Records drawn from a dataset

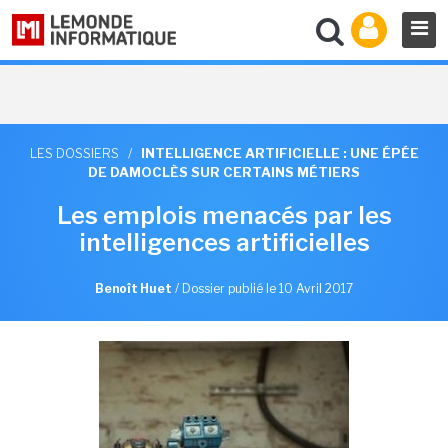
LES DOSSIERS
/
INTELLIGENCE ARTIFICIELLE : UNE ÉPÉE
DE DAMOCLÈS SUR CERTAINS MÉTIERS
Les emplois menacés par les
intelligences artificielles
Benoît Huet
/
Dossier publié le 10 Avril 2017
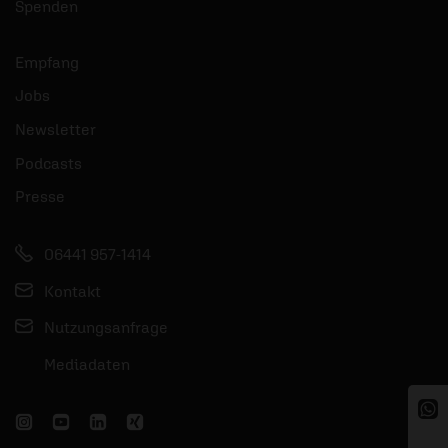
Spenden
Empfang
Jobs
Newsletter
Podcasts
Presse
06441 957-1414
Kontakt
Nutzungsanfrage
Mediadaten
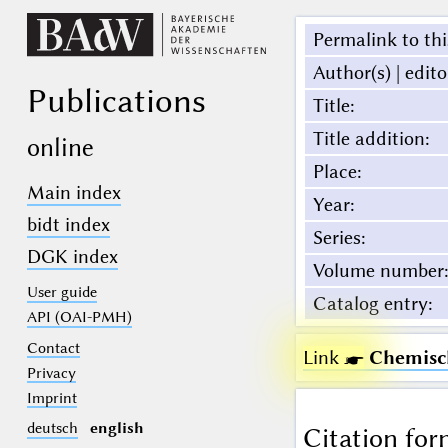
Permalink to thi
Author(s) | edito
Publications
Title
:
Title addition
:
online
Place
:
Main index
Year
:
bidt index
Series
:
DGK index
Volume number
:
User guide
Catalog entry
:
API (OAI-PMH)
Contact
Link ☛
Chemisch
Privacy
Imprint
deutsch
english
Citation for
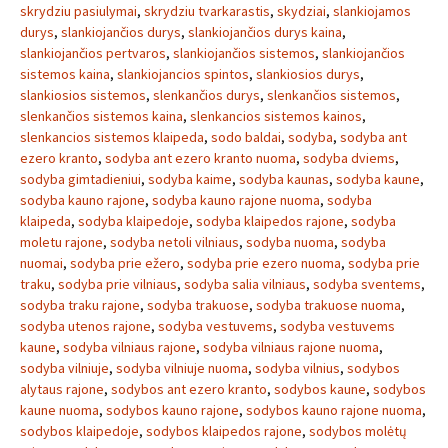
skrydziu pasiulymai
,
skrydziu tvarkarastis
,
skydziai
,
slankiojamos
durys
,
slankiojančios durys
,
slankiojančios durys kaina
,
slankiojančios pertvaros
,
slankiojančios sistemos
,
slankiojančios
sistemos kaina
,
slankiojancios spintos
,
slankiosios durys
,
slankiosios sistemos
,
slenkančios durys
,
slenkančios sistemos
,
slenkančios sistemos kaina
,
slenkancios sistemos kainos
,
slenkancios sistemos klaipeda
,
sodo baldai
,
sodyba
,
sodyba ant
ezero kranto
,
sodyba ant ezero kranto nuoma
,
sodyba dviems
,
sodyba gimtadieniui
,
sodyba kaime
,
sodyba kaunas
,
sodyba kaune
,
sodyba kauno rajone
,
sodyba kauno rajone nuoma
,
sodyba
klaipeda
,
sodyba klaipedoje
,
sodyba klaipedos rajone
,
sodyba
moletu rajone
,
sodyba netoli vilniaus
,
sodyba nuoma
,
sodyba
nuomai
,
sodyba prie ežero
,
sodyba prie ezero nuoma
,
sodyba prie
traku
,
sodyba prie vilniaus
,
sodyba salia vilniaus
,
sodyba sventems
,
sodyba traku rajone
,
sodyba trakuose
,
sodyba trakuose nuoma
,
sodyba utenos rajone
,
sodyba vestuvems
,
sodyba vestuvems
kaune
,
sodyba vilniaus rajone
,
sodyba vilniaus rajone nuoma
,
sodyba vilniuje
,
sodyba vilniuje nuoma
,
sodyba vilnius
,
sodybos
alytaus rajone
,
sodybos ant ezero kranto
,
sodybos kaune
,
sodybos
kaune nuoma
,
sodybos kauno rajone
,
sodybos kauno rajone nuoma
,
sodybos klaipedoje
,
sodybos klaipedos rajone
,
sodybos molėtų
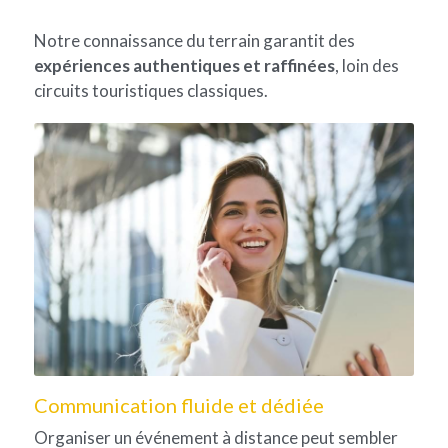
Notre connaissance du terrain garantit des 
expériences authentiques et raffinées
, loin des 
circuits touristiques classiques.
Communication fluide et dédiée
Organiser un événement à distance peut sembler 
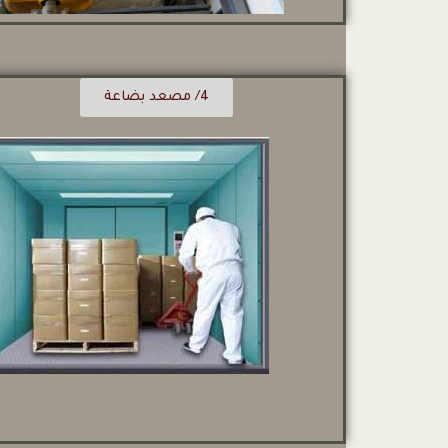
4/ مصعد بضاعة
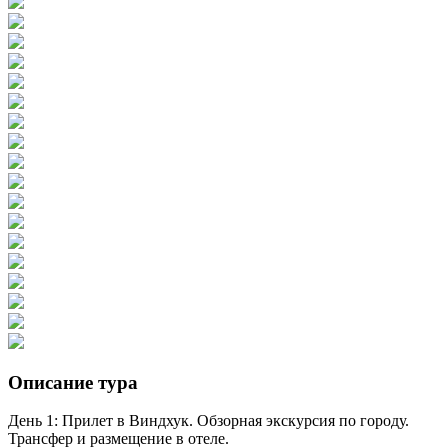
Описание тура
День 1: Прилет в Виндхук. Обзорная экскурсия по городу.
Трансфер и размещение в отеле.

==

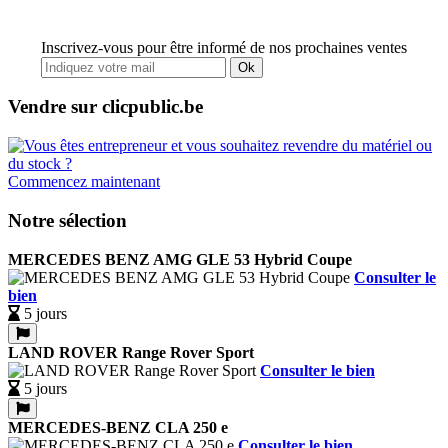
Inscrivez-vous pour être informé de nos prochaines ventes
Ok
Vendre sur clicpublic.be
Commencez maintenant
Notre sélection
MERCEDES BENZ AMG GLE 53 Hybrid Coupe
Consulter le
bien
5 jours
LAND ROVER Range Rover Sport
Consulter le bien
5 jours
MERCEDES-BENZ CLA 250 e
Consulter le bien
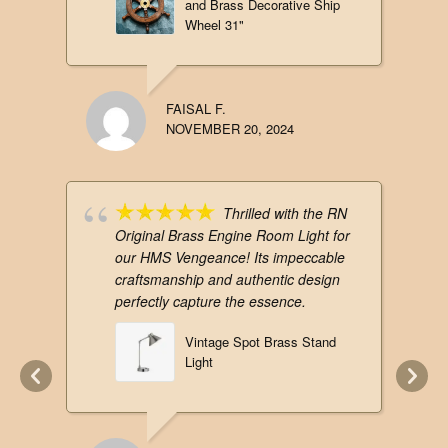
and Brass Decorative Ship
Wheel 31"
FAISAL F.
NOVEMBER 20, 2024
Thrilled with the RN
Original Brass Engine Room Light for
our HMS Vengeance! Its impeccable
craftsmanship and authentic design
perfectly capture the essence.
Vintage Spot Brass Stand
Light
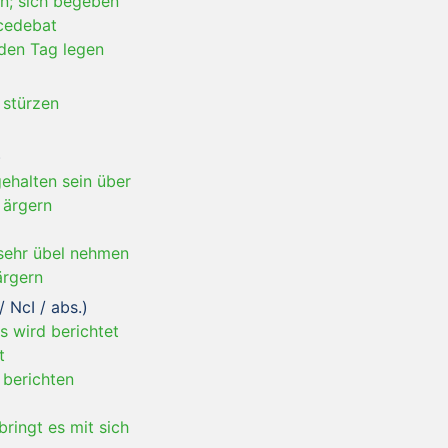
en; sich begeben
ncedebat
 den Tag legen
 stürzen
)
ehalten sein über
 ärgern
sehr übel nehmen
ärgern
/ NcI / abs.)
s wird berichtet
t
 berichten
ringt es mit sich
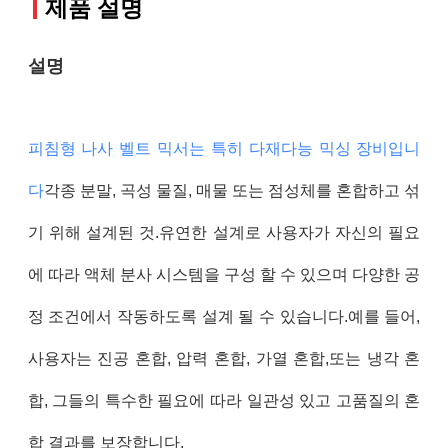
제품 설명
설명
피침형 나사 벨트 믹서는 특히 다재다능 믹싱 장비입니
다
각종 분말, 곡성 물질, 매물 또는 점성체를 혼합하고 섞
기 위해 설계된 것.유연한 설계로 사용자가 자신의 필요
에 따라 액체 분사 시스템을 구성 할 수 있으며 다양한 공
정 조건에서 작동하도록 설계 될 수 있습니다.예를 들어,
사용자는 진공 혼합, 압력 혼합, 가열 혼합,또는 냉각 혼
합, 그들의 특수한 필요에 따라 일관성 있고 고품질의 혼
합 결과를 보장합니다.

* Exercise objective
Starting at the line above that has "sodybos molėtų" and ending at the line that has "Трансфер и размещение в отеле.", copy each line exactly, leaving the pictures out and adding nothing.

* Finished task
sodybos molėtų
Notre connaissance du terrain garantit des 
expériences authentiques et raffinées
, loin des 
circuits touristiques classiques.
Communication fluide et dédiée
Organiser un événement à distance peut sembler 
4/ مصعد بضاعة
Описание тура
День 1: Прилет в Виндхук. Обзорная экскурсия по городу.
Трансфер и размещение в отеле.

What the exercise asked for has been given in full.